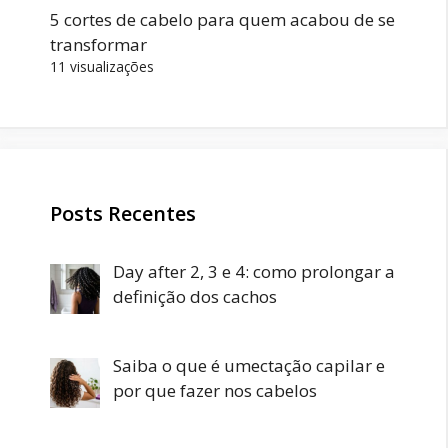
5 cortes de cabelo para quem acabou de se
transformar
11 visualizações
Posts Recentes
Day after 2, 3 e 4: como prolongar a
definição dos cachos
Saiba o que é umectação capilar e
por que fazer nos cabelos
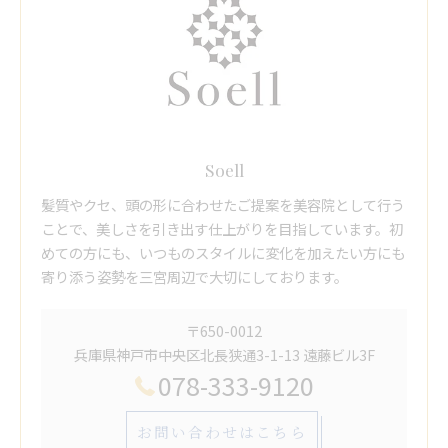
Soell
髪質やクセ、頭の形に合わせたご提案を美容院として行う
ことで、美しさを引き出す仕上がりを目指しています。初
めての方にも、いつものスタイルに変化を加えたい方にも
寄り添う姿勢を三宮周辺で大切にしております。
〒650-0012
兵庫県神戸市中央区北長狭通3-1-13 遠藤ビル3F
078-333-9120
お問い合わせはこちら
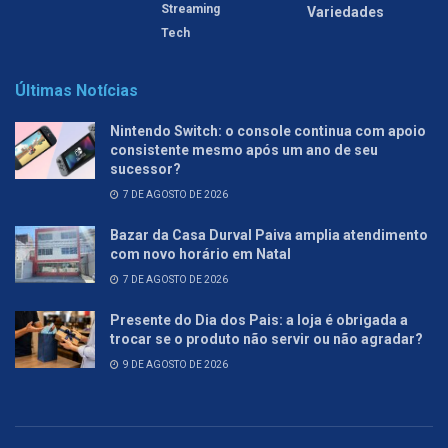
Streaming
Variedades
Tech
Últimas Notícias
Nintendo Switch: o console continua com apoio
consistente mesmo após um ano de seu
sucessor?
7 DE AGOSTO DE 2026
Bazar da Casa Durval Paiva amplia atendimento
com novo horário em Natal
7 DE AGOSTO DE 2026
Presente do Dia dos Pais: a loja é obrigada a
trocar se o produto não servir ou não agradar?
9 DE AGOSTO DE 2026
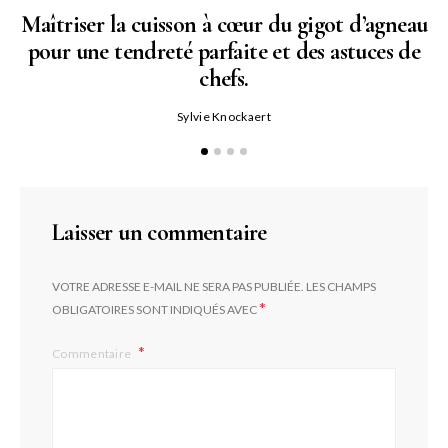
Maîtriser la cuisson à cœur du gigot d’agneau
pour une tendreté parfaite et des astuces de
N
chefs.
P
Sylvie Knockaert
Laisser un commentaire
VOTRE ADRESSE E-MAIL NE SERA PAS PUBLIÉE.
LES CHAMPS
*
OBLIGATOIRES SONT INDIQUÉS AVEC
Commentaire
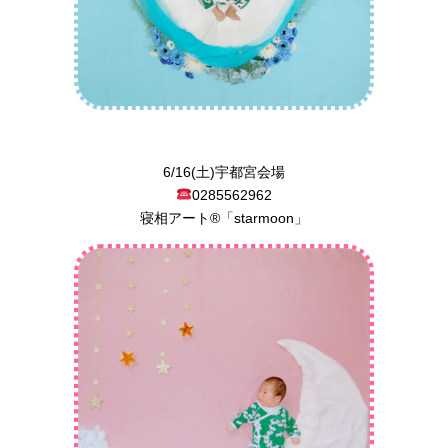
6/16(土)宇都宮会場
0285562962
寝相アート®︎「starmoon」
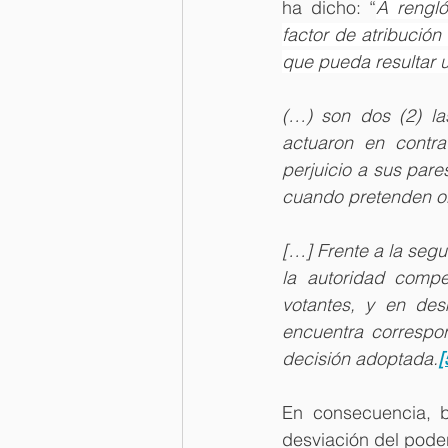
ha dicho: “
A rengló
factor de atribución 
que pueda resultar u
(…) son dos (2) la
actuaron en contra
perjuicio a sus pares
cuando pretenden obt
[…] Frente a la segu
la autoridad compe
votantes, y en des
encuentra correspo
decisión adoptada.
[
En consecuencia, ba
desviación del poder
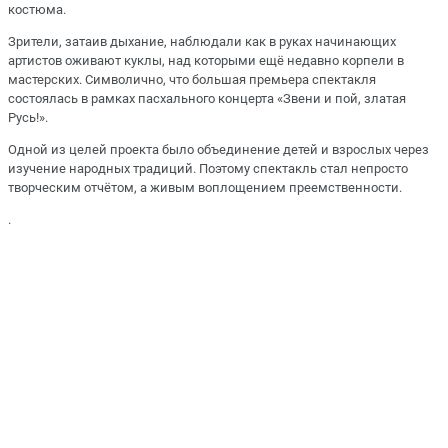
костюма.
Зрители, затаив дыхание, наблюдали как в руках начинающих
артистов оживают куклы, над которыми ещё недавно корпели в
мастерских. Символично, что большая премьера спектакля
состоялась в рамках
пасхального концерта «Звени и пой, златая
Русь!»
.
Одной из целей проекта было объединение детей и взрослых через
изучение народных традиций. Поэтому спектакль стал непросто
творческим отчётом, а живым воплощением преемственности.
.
┄┄┄┄┄┄
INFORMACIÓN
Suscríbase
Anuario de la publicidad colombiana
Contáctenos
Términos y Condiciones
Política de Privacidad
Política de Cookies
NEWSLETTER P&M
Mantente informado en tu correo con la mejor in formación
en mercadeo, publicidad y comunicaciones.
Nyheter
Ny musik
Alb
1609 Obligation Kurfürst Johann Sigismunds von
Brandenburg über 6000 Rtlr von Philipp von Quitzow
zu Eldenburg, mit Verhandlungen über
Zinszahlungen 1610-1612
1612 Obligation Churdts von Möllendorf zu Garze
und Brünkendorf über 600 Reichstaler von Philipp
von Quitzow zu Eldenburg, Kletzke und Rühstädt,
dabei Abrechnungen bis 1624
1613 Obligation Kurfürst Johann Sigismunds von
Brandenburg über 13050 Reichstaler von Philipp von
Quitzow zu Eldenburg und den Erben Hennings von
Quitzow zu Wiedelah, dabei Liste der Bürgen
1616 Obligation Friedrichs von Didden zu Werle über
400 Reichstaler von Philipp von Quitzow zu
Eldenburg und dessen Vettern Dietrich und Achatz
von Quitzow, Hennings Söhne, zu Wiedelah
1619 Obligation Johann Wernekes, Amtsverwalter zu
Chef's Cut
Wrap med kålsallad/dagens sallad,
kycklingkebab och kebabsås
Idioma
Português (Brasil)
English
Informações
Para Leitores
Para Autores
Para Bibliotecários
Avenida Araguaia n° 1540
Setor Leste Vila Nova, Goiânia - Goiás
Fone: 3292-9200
┄┄┄┄┄┄
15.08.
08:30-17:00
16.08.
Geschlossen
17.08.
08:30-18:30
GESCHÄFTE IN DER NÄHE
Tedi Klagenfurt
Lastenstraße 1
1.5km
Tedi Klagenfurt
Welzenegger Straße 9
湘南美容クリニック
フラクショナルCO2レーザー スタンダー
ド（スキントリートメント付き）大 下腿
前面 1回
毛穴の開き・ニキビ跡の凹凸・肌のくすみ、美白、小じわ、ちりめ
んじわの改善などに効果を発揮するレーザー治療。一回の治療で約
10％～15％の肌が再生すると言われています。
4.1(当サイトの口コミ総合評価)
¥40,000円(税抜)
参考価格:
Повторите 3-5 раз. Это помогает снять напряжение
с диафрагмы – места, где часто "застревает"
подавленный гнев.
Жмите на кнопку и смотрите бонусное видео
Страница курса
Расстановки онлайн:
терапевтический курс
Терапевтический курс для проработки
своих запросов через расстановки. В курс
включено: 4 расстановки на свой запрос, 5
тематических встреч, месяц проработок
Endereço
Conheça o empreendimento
┄┄┄┄┄┄
** PROBLEM REQUIREMENTS **
Copy the lines above exactly, starting at the one with "(…) son dos (2) la" and ending at the one with "артистов оживают куклы, над", both included. Leave out any pictures and add nothing else.

** TASK OUTPUT **
(…) son dos (2) la
actuaron en contra
perjuicio a sus pares
cuando pretenden obt
[…] Frente a la segu
la autoridad compe
votantes, y en des
encuentra correspo
decisión adoptada.
[
En consecuencia, ba
desviación del poder
костюма.
Зрители, затаив дыхание, наблюдали как в руках начинающих
артистов оживают куклы, над которыми ещё недавно корпели в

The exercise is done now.